Was that not the same basic approach that led to the design of the Gorn ship in TOS-R: "Arena"?
The first we learn of the Gorn, and apparently the first The Federation learns of them, is when they irradicate the Cestus 3 outpost without warning. Their justification was they saw the outpost as an intrusion into their space. But no mention of the Gorn warning Federation ships not to trespass into their territory or no prior warnings to vacate the planet first. Just sudden attack and destruction.
Why no prior warnings? Or how did the Gorn not even notice anyone intruding into their space until the outpost was already established?
From the Federation’s viewpoint no one seemed to be around to object to them establishing an outpost in that system. No wonder Kirk initially sees it as an unprovoked attack. If the Gorn are so territorial then why no advance warning the Federation they were intruding into Gorn space?
One of the most interesting things about "Arena" is the degree to which it--unintentionally--provides an early example of an alternative view of the Federation as a colonialist and imperialist power. It is written, of course, by citizens of such a power, people who were steeped in a certain historical tradition. The most englightened version of the conventional historical narrative--at least back in the 1960s--about territorial disputes like the one depicted in "Arena" held that, as you (and Kirk) say, the expanding/colonizing power only "accidentally" stumbled upon someone else's territory, that they couldn't possibly have known what they were doing. (Obviously there were much more bellicose interpretations involving manifest destiny, etc.)
But that's not really possible, is it? As you say, it seems pretty unlikely that one could construct a colony in someone else's sovereign territory without each side noticing the other. Borderline impossible, in fact. It seems much more likely that warnings
were, in fact, both given and received, but were also ignored by the colonizer.

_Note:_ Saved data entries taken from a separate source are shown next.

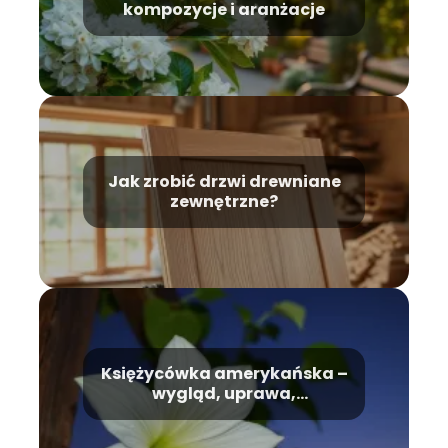
kompozycje i aranżacje
Jak zrobić drzwi drewniane
zewnętrzne?
Księżycówka amerykańska –
wygląd, uprawa,
pielęgnacja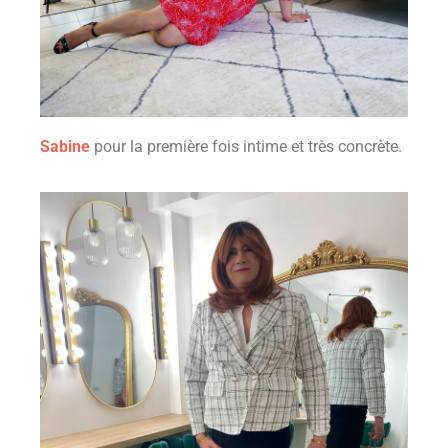
Sabine
pour la première fois intime et très concrète.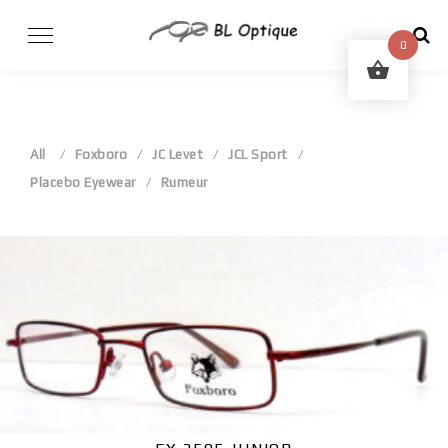
Skip
to
0
content
All
Foxboro
JC Levet
JCL Sport
Placebo Eyewear
Rumeur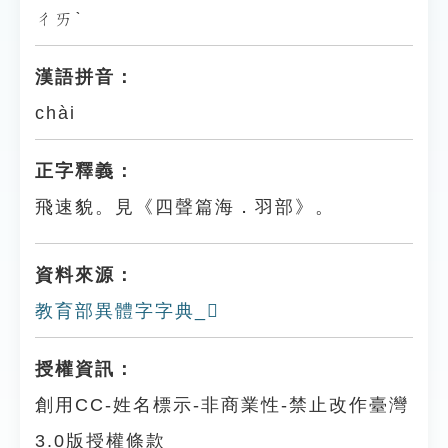
ㄔㄞˋ
漢語拼音：
chài
正字釋義：
飛速貌。見《四聲篇海．羽部》。
資料來源：
教育部異體字字典_𦑏
授權資訊：
創用CC-姓名標示-非商業性-禁止改作臺灣
3.0版授權條款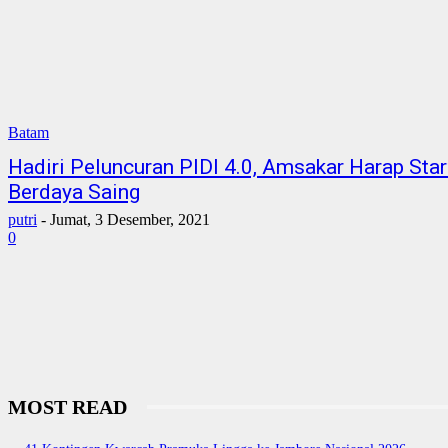
Batam
Hadiri Peluncuran PIDI 4.0, Amsakar Harap St
Berdaya Saing
putri
-
Jumat, 3 Desember, 2021
0
MOST READ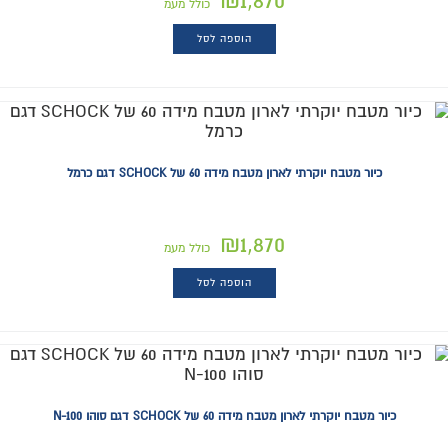
₪
1,870
כולל מעמ
הוספה לסל
כיור מטבח יוקרתי לארון מטבח מידה 60 של SCHOCK דגם כרמל
₪
1,870
כולל מעמ
הוספה לסל
כיור מטבח יוקרתי לארון מטבח מידה 60 של SCHOCK דגם סוהו 100-N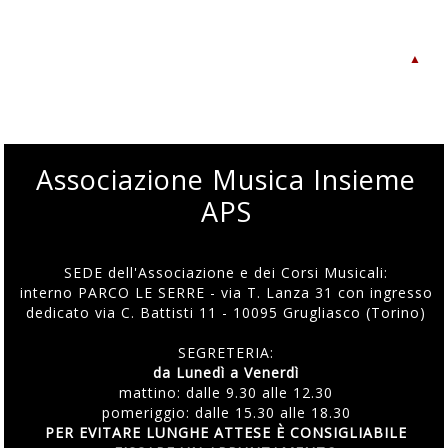
▲
Associazione Musica Insieme
APS
SEDE dell'Associazione e dei Corsi Musicali:
interno PARCO LE SERRE - via T. Lanza 31 con ingresso
dedicato via C. Battisti 11 - 10095 Grugliasco (Torino)
SEGRETERIA:
da Lunedì a Venerdì
mattino: dalle 9.30 alle 12.30
pomeriggio: dalle 15.30 alle 18.30
PER EVITARE LUNGHE ATTESE È CONSIGLIABILE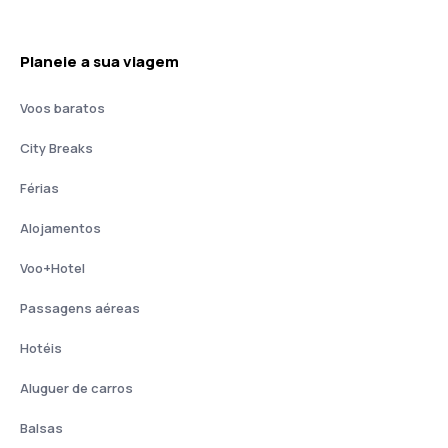
Planeie a sua viagem
Voos baratos
City Breaks
Férias
Alojamentos
Voo+Hotel
Passagens aéreas
Hotéis
Aluguer de carros
Balsas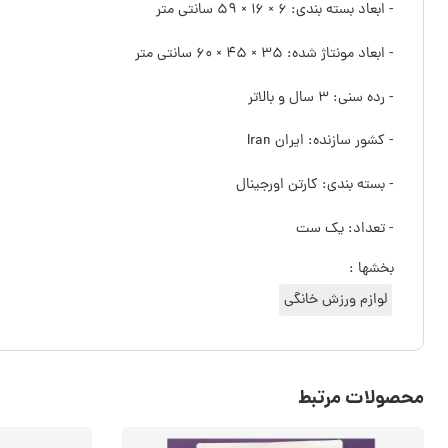
- ابعاد بسته بندی: ۶ × ۱۶ × ۵۹ سانتی متر
- ابعاد مونتاژ شده: ۳۵ × ۴۵ × ۶۰ سانتی متر
- رده سنی: ۳ سال و بالاتر
- کشور سازنده: ایران Iran
- بسته بندی: کارتن اورجینال
- تعداد: یک ست
بخشها :
لوازم ورزش خانگی
محصولات مرتبط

There could be a variety of reasons for this, and we would need to see them actually shown or discussed onscreen to be able to speak more specifically to them.
This is a potentially interesting (and almost certainly inadvertent) side effect of what SNW is doing with the Gorn. One could very easily interpret the Gorn's actions in that show as being a form of warning to stay away--"the frontier pushing back," as Krall said in
Star Trek Beyond. A nation which respected the boundaries of other sovereign powers and which did not wish to be a colonialist/imperialist power would recognize that the frontier had pushed back, and accept that it could not boldly go wherever it wanted without consequence. The Federation did not. While we of course cannot condone the Gorn's actions, we can hardly credit the Federation's insistence that the attack couldn't have been predicted.